Cholinergic system during the progression of Alzheimer's disease: therapeutic implications

Abstract

Alzheimer's disease (AD) is characterized by a progressive phenotypic downregulation of markers within cholinergic basal forebrain (CBF) neurons, frank CBF cell loss and reduced cortical choline acetyltransferase activity associated with cognitive decline. Delaying CBF neurodegeneration or minimizing its consequences is the mechanism of action for most currently available drug treatments for cognitive dysfunction in AD. Growing evidence suggests that imbalances in the expression of NGF, its precursor proNGF and the high (TrkA) and low (p75(NTR)) affinity NGF receptors are crucial factors underlying CBF dysfunction in AD. Drugs that maintain a homeostatic balance between TrkA and p75(NTR) may slow the onset of AD. A NGF gene therapy trial reduced cognitive decline and stimulated cholinergic fiber growth in humans with mild AD. Drugs treating the multiple pathologies and clinical symptoms in AD (e.g., M1 cholinoceptor and/or galaninergic drugs) should be considered for a more comprehensive treatment approach for cholinergic dysfunction.

Figure 1. Schematic diagrams show the shifting stoichiometric relationships of several gene products underlying cholinergic basal forebrain (CBF) survival during the progression of Alzheimer's disease (AD)
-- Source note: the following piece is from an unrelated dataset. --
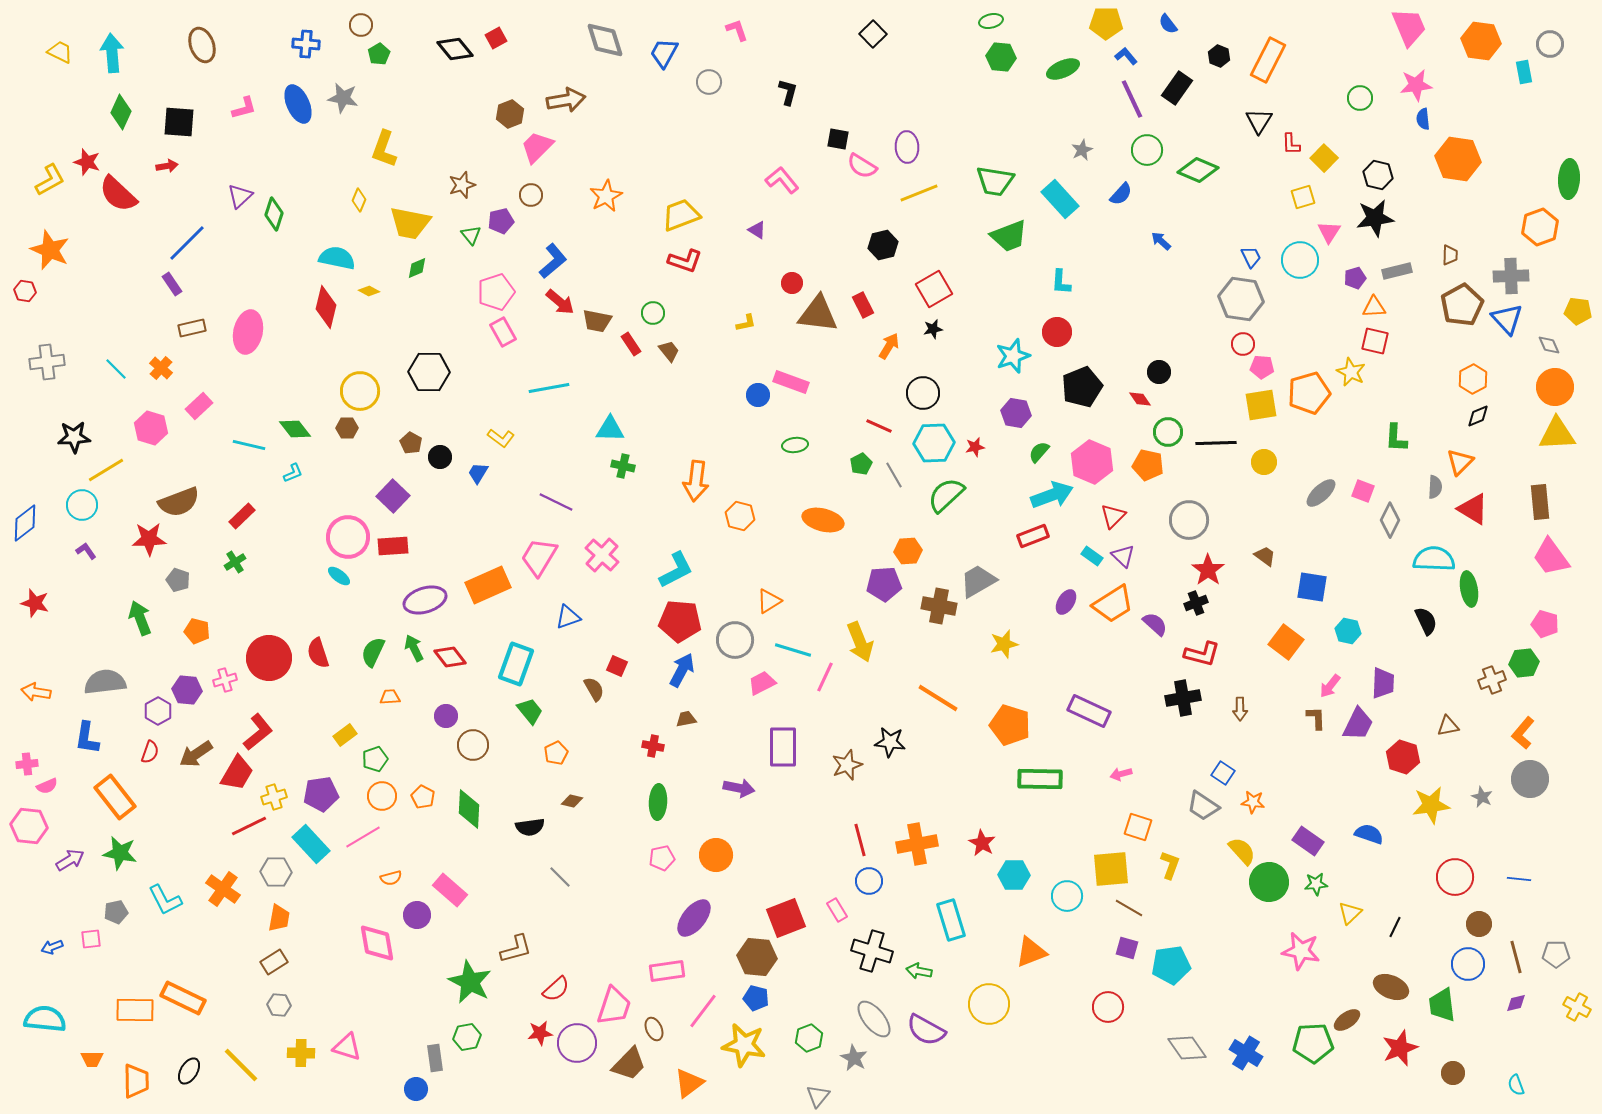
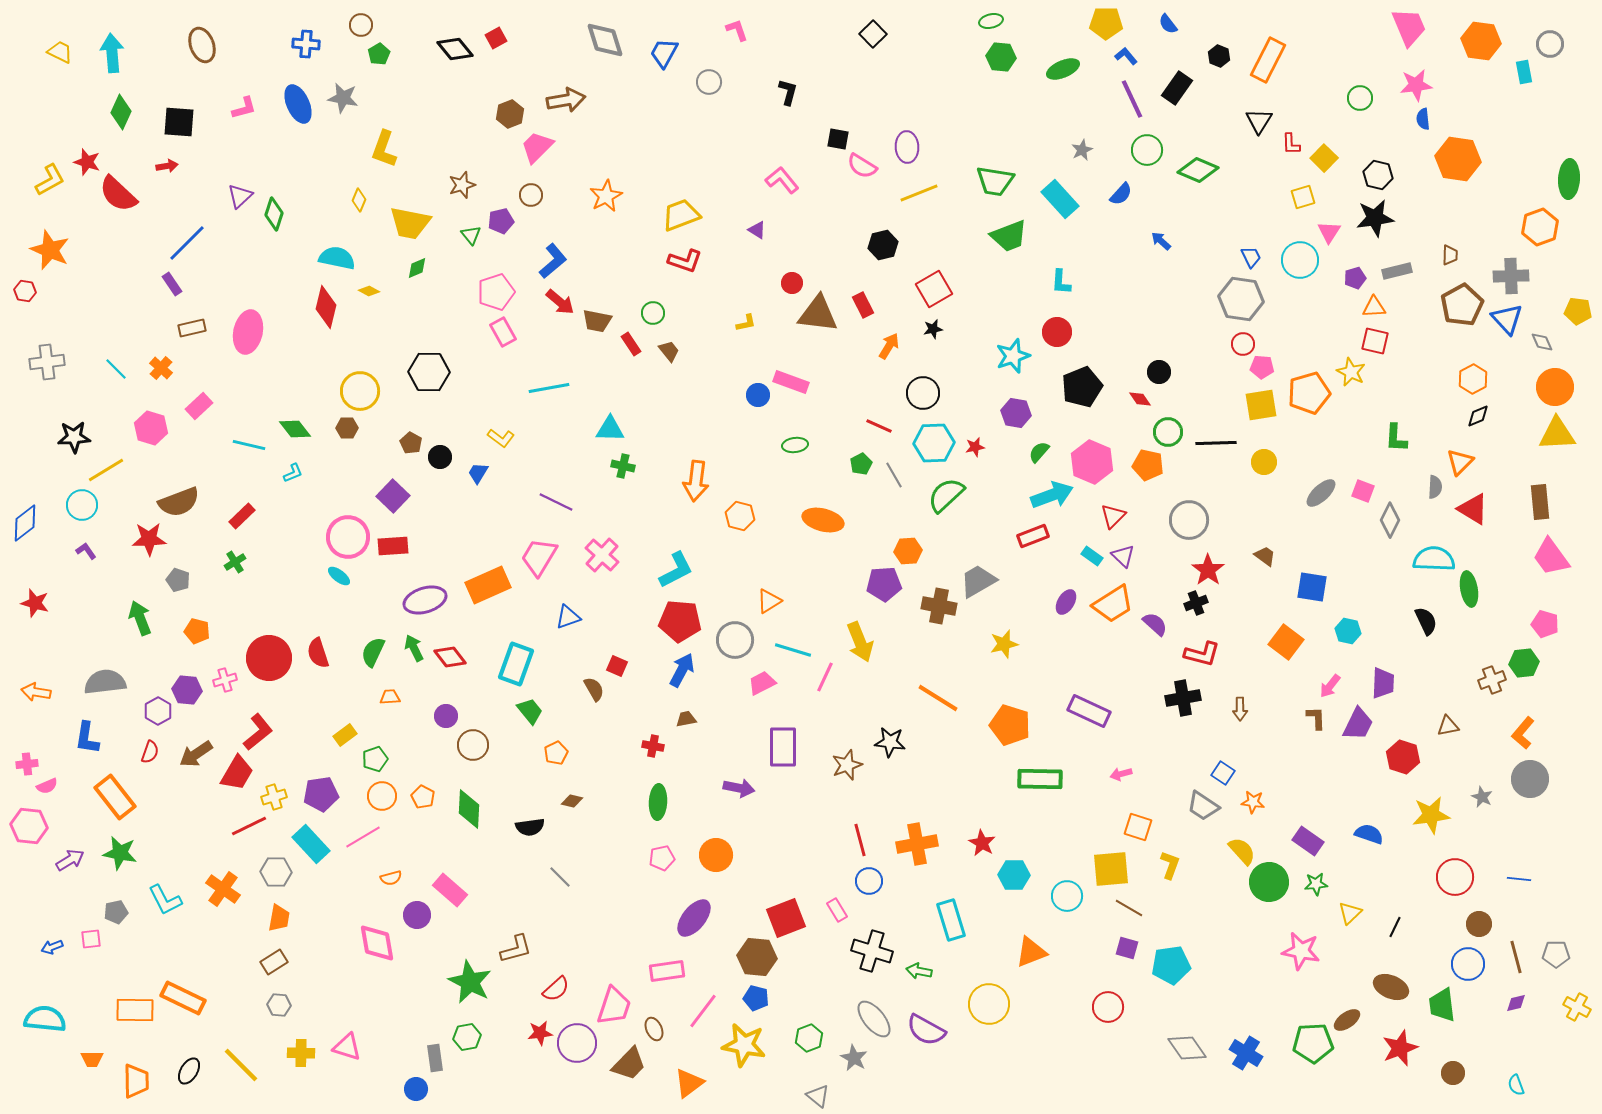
gray diamond at (1549, 345): moved 7 px left, 3 px up
yellow star at (1431, 805): moved 10 px down
gray triangle at (818, 1096): rotated 30 degrees counterclockwise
(A) The relationship between cortical levels of TrkA and proNGF and MMSE scores reveal that poorer performance on the MMSE is associated with decreased TrkA and increased proNGF protein levels in the cortex. (B) Shifts in the balance of NGF metabolism, NGF receptor and coreceptor expression, and tau isoform expression may contribute to the degeneration of CBF neurons in AD. MMSE: Mini Mental State Exam.